Is it an intrusion on our freedom?  Not at all.  Feel free to get 20 oz. of soda if you’d like, but you’ll need two cups.  This forces you to visualize, and therefore stop denying, that you are one person drinking enough for two.  What the mayor has done is created a bit of “choice architecture” that would “nudge” us in the right direction.  He did a similar thing a few years back when he required the printing of calories on menus.  You could have that lemon iced carrot cake with your latte if you’d like; your choice, but just know that it has all the rest of the calories your body will need to fuel you from breakfast until bedtime.  Your choice.



In Richard Thaler’s and Cass Susstein’s wonderful book Nudge:  Improving Decisions About Health, Wealth, and Happiness, the two describe ways in which choices are offered that lure us to better decisions.

When you walk into a super market and you are statistically more likely to buy the cereal, or pretzels, or salsa that has been shelved at eye level.  That’s prime real estate in the market business.  Without a word, our choices are influenced  by big and tiny nudges.

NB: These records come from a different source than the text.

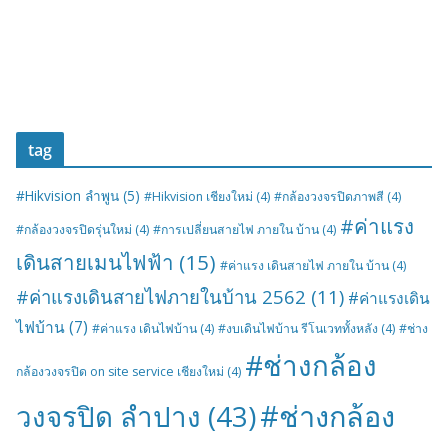
tag
#Hikvision ลำพูน
(5)
#Hikvision เชียงใหม่
(4)
#กล้องวงจรปิดภาพสี
(4)
#ค่าแรง
#กล้องวงจรปิดรุ่นใหม่
(4)
#การเปลี่ยนสายไฟ ภายใน บ้าน
(4)
เดินสายเมนไฟฟ้า
(15)
#ค่าแรง เดินสายไฟ ภายใน บ้าน
(4)
#ค่าแรงเดินสายไฟภายในบ้าน 2562
(11)
#ค่าแรงเดิน
ไฟบ้าน
(7)
#ค่าแรง เดินไฟบ้าน
(4)
#งบเดินไฟบ้าน รีโนเวททั้งหลัง
(4)
#ช่าง
#ช่างกล้อง
กล้องวงจรปิด on site service เชียงใหม่
(4)
#ช่างกล้อง
วงจรปิด ลำปาง
(43)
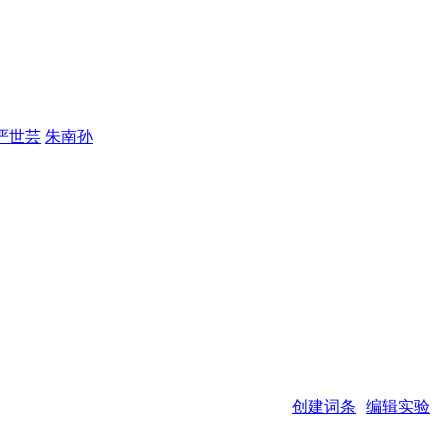
严世芸
朱南孙
创建词条
编辑实验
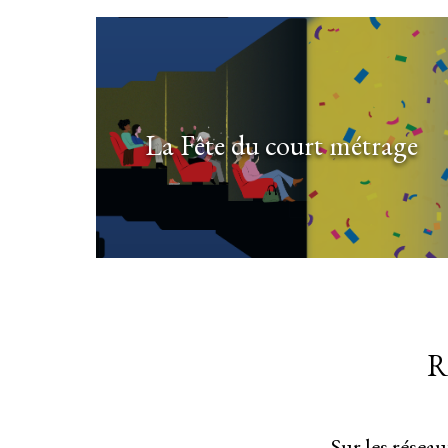
La Fête du court métrage
R
Sur les résea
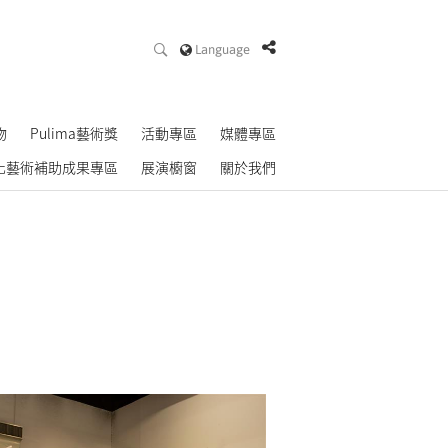
Language
物
Pulima藝術獎
活動專區
媒體專區
化藝術補助成果專區
展演櫥窗
關於我們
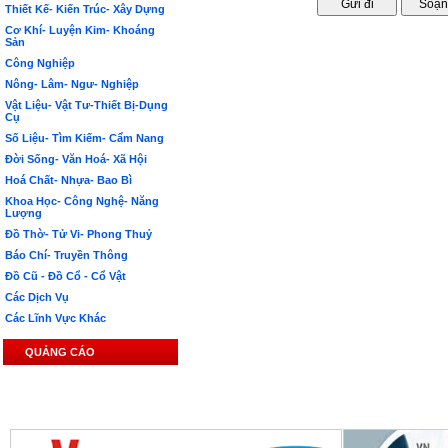
Thiết Kế- Kiến Trúc- Xây Dựng
Cơ Khí- Luyện Kim- Khoáng
Sản
Công Nghiệp
Nông- Lâm- Ngư- Nghiệp
Vật Liệu- Vật Tư-Thiết Bị-Dụng
Cụ
Số Liệu- Tìm Kiếm- Cẩm Nang
Đời Sống- Văn Hoá- Xã Hội
Hoá Chất- Nhựa- Bao Bì
Khoa Học- Công Nghệ- Năng
Lượng
Đồ Thờ- Tử Vi- Phong Thuỷ
Báo Chí- Truyền Thông
Đồ Cũ - Đồ Cổ - Cổ Vật
Các Dịch Vụ
Các Lĩnh Vực Khác
QUẢNG CÁO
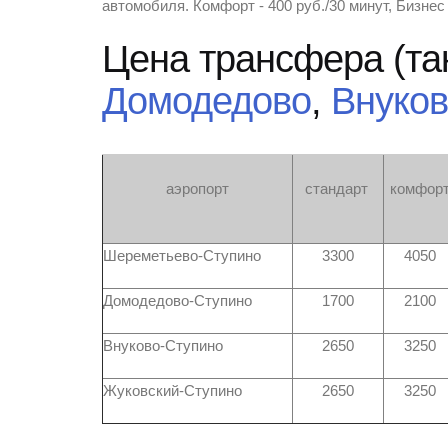
автомобиля. Комфорт - 400 руб./30 минут, Бизнес 
Цена трансфера (та
Домодедово
,
Внуко
аэропорт
стандарт
комфор
Шереметьево-Ступино
3300
4050
Домодедово-Ступино
1700
2100
Внуково-Ступино
2650
3250
Жуковский-Ступино
2650
3250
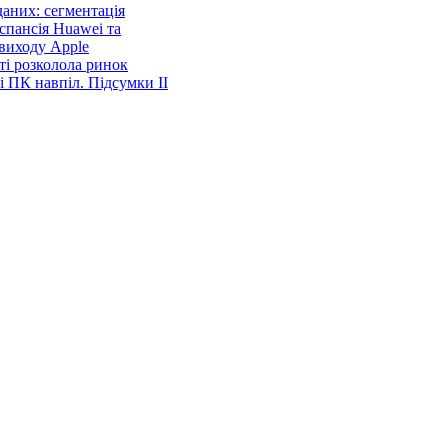
аних: сегментація
спансія Huawei та
виходу Apple
ті розколола ринок
і ПК навпіл. Підсумки ІІ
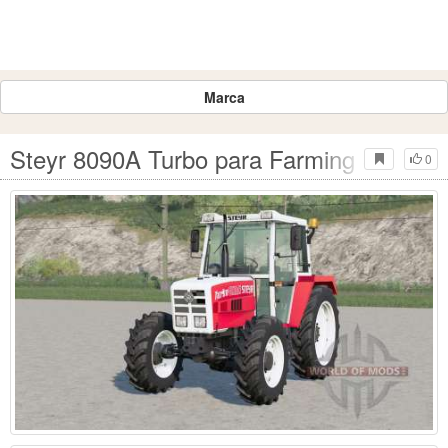
Marca
Steyr 8090A Turbo para Farming Simulat
0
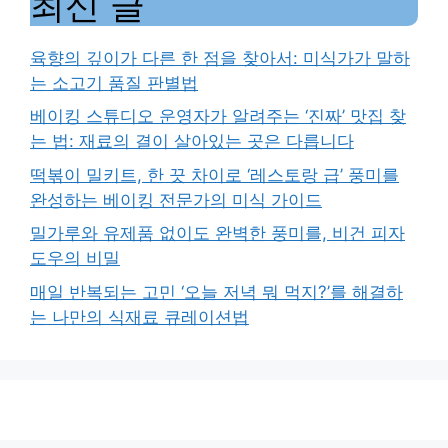
최신 글
육향의 깊이가 다른 한 점을 찾아서: 미식가가 말하
는 소고기 품질 판별법
베이킹 스튜디오 운영자가 알려주는 ‘진짜’ 맛집 찾
는 법: 재료의 결이 살아있는 곳은 다릅니다
떡볶이 밀키트, 한 끗 차이로 ‘레스토랑 급’ 풍미를
완성하는 베이킹 전문가의 미식 가이드
밀가루와 유제품 없이도 완벽한 풍미를, 비건 피자
도우의 비밀
매일 반복되는 고민 ‘오늘 저녁 뭐 먹지?’를 해결하
는 나만의 식재료 큐레이션법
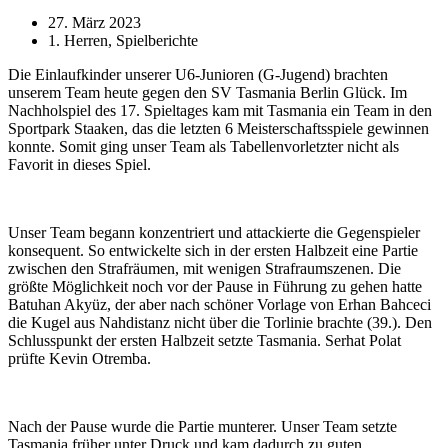
27. März 2023
1. Herren
,
Spielberichte
Die Einlaufkinder unserer U6-Junioren (G-Jugend) brachten
unserem Team heute gegen den SV Tasmania Berlin Glück. Im
Nachholspiel des 17. Spieltages kam mit Tasmania ein Team in den
Sportpark Staaken, das die letzten 6 Meisterschaftsspiele gewinnen
konnte. Somit ging unser Team als Tabellenvorletzter nicht als
Favorit in dieses Spiel.
Unser Team begann konzentriert und attackierte die Gegenspieler
konsequent. So entwickelte sich in der ersten Halbzeit eine Partie
zwischen den Strafräumen, mit wenigen Strafraumszenen. Die
größte Möglichkeit noch vor der Pause in Führung zu gehen hatte
Batuhan Akyüz, der aber nach schöner Vorlage von Erhan Bahceci
die Kugel aus Nahdistanz nicht über die Torlinie brachte (39.). Den
Schlusspunkt der ersten Halbzeit setzte Tasmania. Serhat Polat
prüfte Kevin Otremba.
Nach der Pause wurde die Partie munterer. Unser Team setzte
Tasmania früher unter Druck und kam dadurch zu guten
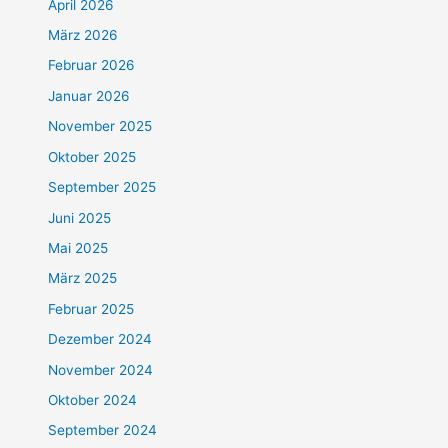
April 2026
März 2026
Februar 2026
Januar 2026
November 2025
Oktober 2025
September 2025
Juni 2025
Mai 2025
März 2025
Februar 2025
Dezember 2024
November 2024
Oktober 2024
September 2024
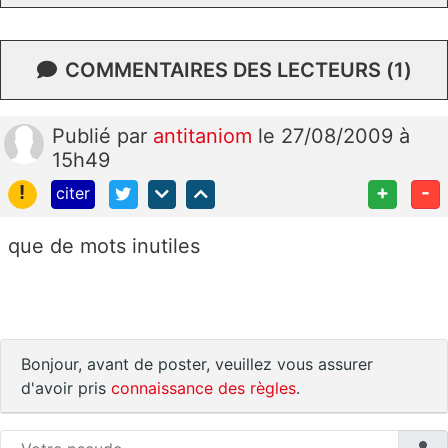
COMMENTAIRES DES LECTEURS (1)
Publié
par
antitaniom
le 27/08/2009 à
15h49
!
+
-
citer
que de mots inutiles
Bonjour, avant de poster, veuillez vous assurer
d'avoir pris
connaissance des règles
.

Certainly my favorite example, found in the introduction to Nudge, is that of the tiny image of a little black housefly etched into each or the urinals in the Schiphol Airport in Amsterdam:

“It seems that men usually do not pay much attention to where they aim, which can create a bit of a mess, but if they see a target, attention and therefore accuracy are much increased…fly-in-urinal trials found that etching reduced spillage by 80 percent.”

What we know about human nature is that we are fully capable of making choices against our best interests, especially when we feel a competing value threatened.  Right now some New Yorkers might feel like their freedom to buy and drink however much soda as they please is threatened.    Yet at the same time, we are dealing with a national epidemic on the way to 1 in 4 Americans having diabetes.   Freedom and health are the competing values here.  It is very hard to change one’s habits, yet alone that of a city or a nation, but we know we need to change.  I for one applaud the nudge toward smaller sizes of sugary drinks – empty calories that the body does not even recognize as food.  Will I still have a soda at the movies?  Yes, I will, but I won’t have two – and my waistline will thank me.

A nudge makes it easier for us to make the right choice.  This is an application of the verse, “Thou shalt not put a stumbling block before the blind.” -Lev. 19:14.